Task goal — Work through the entries below and show every line in which "possible" is found.

►

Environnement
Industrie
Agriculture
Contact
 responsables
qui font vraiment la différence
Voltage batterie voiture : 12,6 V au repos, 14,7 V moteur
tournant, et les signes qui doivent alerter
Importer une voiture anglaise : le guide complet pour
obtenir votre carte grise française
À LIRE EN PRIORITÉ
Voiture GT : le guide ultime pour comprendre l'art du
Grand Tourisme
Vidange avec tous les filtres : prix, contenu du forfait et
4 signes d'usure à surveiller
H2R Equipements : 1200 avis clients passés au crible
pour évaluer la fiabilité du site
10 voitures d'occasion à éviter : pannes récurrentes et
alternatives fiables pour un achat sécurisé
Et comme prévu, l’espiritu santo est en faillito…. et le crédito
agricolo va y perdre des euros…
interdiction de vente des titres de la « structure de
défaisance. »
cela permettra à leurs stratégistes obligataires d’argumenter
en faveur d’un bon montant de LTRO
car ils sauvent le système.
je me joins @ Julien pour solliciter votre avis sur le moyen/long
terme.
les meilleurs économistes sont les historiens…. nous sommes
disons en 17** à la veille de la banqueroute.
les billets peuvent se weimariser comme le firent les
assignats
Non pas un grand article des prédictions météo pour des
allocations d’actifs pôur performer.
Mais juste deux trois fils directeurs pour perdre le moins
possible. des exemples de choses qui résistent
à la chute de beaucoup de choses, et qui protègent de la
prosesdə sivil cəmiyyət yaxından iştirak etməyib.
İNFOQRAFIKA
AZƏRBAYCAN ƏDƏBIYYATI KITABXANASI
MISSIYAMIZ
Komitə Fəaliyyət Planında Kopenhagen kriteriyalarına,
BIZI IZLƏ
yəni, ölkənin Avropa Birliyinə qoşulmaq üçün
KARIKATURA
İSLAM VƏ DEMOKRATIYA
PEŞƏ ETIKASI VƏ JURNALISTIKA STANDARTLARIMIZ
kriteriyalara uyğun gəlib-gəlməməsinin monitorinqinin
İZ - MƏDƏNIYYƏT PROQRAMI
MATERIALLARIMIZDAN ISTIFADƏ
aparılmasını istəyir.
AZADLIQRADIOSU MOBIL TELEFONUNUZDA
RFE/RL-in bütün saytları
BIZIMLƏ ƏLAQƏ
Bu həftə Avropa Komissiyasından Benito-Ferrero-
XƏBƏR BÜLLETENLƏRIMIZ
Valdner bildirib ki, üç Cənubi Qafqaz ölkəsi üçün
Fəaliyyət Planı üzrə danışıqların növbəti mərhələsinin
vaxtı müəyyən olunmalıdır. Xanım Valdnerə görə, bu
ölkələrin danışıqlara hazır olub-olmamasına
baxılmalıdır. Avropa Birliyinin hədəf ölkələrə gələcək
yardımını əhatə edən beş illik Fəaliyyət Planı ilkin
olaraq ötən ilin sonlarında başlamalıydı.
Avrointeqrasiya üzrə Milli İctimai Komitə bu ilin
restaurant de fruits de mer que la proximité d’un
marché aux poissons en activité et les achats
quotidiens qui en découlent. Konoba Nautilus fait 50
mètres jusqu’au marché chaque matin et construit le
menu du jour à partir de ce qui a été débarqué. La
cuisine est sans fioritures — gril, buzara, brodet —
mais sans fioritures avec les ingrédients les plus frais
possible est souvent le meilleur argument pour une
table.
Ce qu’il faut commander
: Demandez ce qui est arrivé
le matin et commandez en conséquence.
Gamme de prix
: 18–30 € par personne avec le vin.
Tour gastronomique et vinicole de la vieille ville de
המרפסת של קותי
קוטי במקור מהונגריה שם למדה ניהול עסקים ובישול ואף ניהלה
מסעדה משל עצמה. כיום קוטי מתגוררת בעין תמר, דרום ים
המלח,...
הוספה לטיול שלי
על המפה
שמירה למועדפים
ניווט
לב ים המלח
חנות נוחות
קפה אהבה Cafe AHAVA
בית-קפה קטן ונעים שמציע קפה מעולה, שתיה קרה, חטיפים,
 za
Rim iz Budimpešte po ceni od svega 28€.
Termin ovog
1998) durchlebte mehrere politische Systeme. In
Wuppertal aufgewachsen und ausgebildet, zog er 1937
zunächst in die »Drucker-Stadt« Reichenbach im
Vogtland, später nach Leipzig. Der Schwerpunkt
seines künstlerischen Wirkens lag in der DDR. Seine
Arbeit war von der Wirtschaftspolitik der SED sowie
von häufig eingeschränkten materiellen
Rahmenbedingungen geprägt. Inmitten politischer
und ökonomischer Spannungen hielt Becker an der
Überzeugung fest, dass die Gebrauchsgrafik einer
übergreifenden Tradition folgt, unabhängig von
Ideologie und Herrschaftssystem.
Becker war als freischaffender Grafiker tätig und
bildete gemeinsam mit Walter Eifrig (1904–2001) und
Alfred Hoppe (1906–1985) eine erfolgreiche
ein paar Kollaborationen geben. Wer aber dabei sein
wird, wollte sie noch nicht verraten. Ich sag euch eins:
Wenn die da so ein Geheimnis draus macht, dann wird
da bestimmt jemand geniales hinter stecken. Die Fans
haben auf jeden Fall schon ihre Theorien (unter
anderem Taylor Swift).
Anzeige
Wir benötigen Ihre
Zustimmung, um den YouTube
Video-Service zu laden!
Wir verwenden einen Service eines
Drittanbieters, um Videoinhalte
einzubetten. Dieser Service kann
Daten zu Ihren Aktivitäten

◄

Exercise answer —
possible. des exemples de choses qui résistent
possible est souvent le meilleur argument pour une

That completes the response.